AKU patient, Tony, tells the story of his journey.

In July 2011, at the age of 53 I was diagnosed with alkaptonuria, or Black Bone Disease. Prior to this I had been treated for severe osteoarthritis. This first came to light when I was treated for a problem with a disc in my lumbar spine. This got progressively worse until in 1997, aged 40 I had to retire from the health service where I had worked as a Registered Mental Nurse in various positions and had been identified as a future leader of NHS Wales. I was told I wouldn’t work again, and that I could end up in a wheelchair by the time I was 50.

On reflection, it would have been possible to have diagnosed me at a much earlier date. My mother, a qualified nurse often recounted how my nappies had a purplish ‘tinge’ to them. As a teenager I had problems with my knees, had several x rays, saw several specialists and had a number of physiotherapy treatments. I also had tests carried out on my kidneys due to severe back pain. It was only when I saw a rheumatologist privately that I was finally diagnosed. He recognised the classic symptoms I had developed, and arranged the appropriate tests.

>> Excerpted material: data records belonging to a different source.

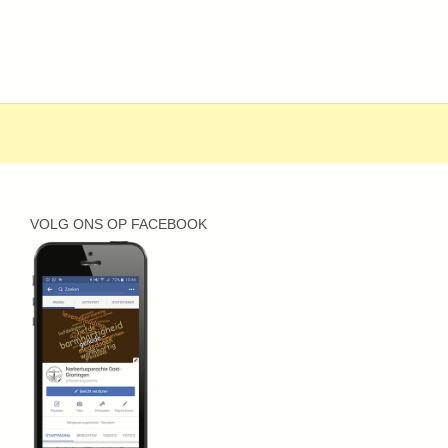
VOLG ONS OP FACEBOOK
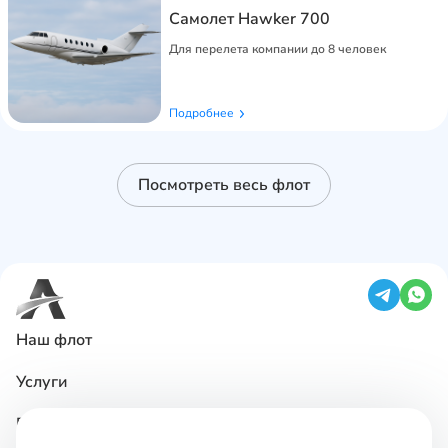
Самолет Hawker 700
Для перелета компании до 8 человек
Подробнее
Посмотреть весь флот
Наш флот
Услуги
Базирование ВС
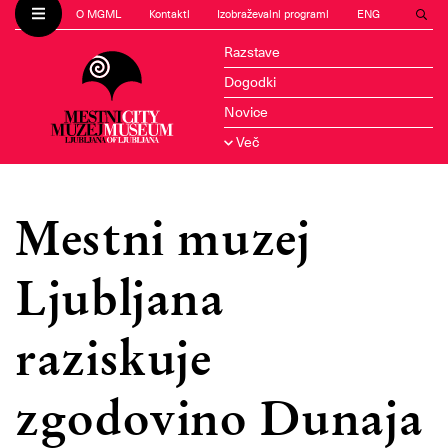
O MGML
Kontakti
Izobraževalni programi
ENG
Razstave
Dogodki
Novice
Več
Mestni muzej
Ljubljana
raziskuje
zgodovino Dunaja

Living with AKU has been a challenge at times. Losing my career at the age of 40 was a big challenge, however, once I got my head around things I went to university and am now working as a Primary School Teacher. The main issues I had to contend with were decreasing mobility, pain, breathing and lifting issues. However I remained positive and adapted things to allow me to continue with work and hobbies – e.g. putting raised beds in the garden, and job sharing in work. I also managed to care for my wife who was terminally ill and my sister who had Down’s syndrome and dementia.

In Wales, although we are part of the UK, our Health Service is run by The Welsh Assembly Government. We have to apply annually for funding to attend the National Alkaptonuria Centre (NAC) in Liverpool and do not get nitisinone. Patients from England and Scotland attend the NAC in Liverpool and get access to nitisinone off-label.


As a result of this I made the decision to join the SONIA 2 clinical trial in the hope I would get nitisinone. Unfortunately I didn’t get the medication, but realise I have an important role in the control group. I am also taking part in the SOFIA study.

My view is that the more I can do to help the younger people the better.  Professionals need sound evidence on which to base their decisions and challenge people in authority. Hopefully younger people will benefit as they will be in a position to take nitisinone at an early enough stage to prevent major health issues developing.

I’m currently playing an active role in trying to reverse the decision in Wales on nitisinone. In Wales the clinical trial is vitally important as we need nitisinone licensed before they will consider prescribing it. So the work goes on!